Russia girded herself to do what the best sentiment in England had in vain demanded. She declared war against Turkey in support of the oppressed provinces of Servia, Herzegovina, and Montenegro. In the month of April, 1877, the Russian army crossed the frontier. Then came the capture of Nikopolis, the repulse at Plevna, the battle of Shipka Pass, another and successful battle of Plevna, the storming of Kars, and then, the Balkans passed,--an advance upon Constantinople. On the 29th of January the last shot was fired. The Ottoman Empire had been shaken into submission, and was absolutely at the mercy of the Tsar, who dictated the following terms: The erection of Bulgaria into an autonomous tributary principality, with a native Christian government; the independence of Montenegro, Roumania, and Servia; a partial autonomy in Bosnia and Herzegovina, besides a strip of territory upon the Danube and a large war indemnity for Russia. Such were the terms of the Treaty of San Stefano, signed in March, 1878. To the undiplomatic mind this seems a happy conclusion of a vexed question. The Balkan states were independent--or partially so; and the Ottoman Empire, although so shorn and shaken as to be innocuous, still remained as a dismantled wreck to block the passage to the East.

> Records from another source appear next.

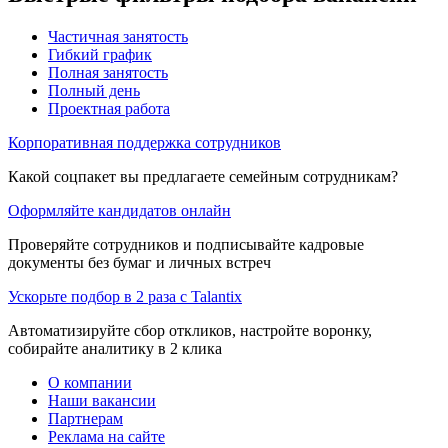
Частичная занятость
Гибкий график
Полная занятость
Полный день
Проектная работа
Корпоративная поддержка сотрудников
Какой соцпакет вы предлагаете семейным сотрудникам?
Оформляйте кандидатов онлайн
Проверяйте сотрудников и подписывайте кадровые
документы без бумаг и личных встреч
Ускорьте подбор в 2 раза с Talantix
Автоматизируйте сбор откликов, настройте воронку,
собирайте аналитику в 2 клика
О компании
Наши вакансии
Партнерам
Реклама на сайте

But to Beaconsfield and Bismarck and Andrassy, and the other plenipotentiaries who hastened to Berlin in June for conference, it was a very indiscreet proceeding, and must all be done over. Gortchakof was compelled to relinquish the advantages gained by Russia. Bulgaria was cut into three pieces, one of which was handed to the Sultan, another made tributary to him, the third to be autonomous under certain restrictions. Montenegro and Servia were recognized as independent, Bosnia and Herzegovina were given to Austria; Bessarabia, lost by the results of the Crimean War, was now returned to Russia, together with territory about and adjacent to Kars. Most important of all--the Turkish Empire was revitalized and restored to a position of stability and independence by the friendly Powers!
So by the Treaty of Berlin England had acquired the island of Cyprus, and had compelled Russia, after immense sacrifice of blood and treasure, to relinquish her own gains and to subscribe to the line of policy which she desired. A costly and victorious war had been nullified by a single diplomatic battle at Berlin.
The pride of Russia was deeply wounded. It was openly said that the Congress was an outrage upon Russian sensibilities--that "Russian diplomacy was more destructive than Nihilism."
Emperor Alexander had reached the meridian of his popularity in those days of promised reforms, before the Polish insurrection came to chill the currents of his soul. For a long time the people would not believe he really intended to disappoint their hope; but when one reform after another was recalled, when one severe measure after another was enacted, and when he surrounded himself with conservative advisers and influences, it was at last recognized that the single beneficent act history would have to record in this reign would be that one act of 1861. And now his prestige was dimmed and his popularity still more diminished by such a signal diplomatic defeat at Berlin.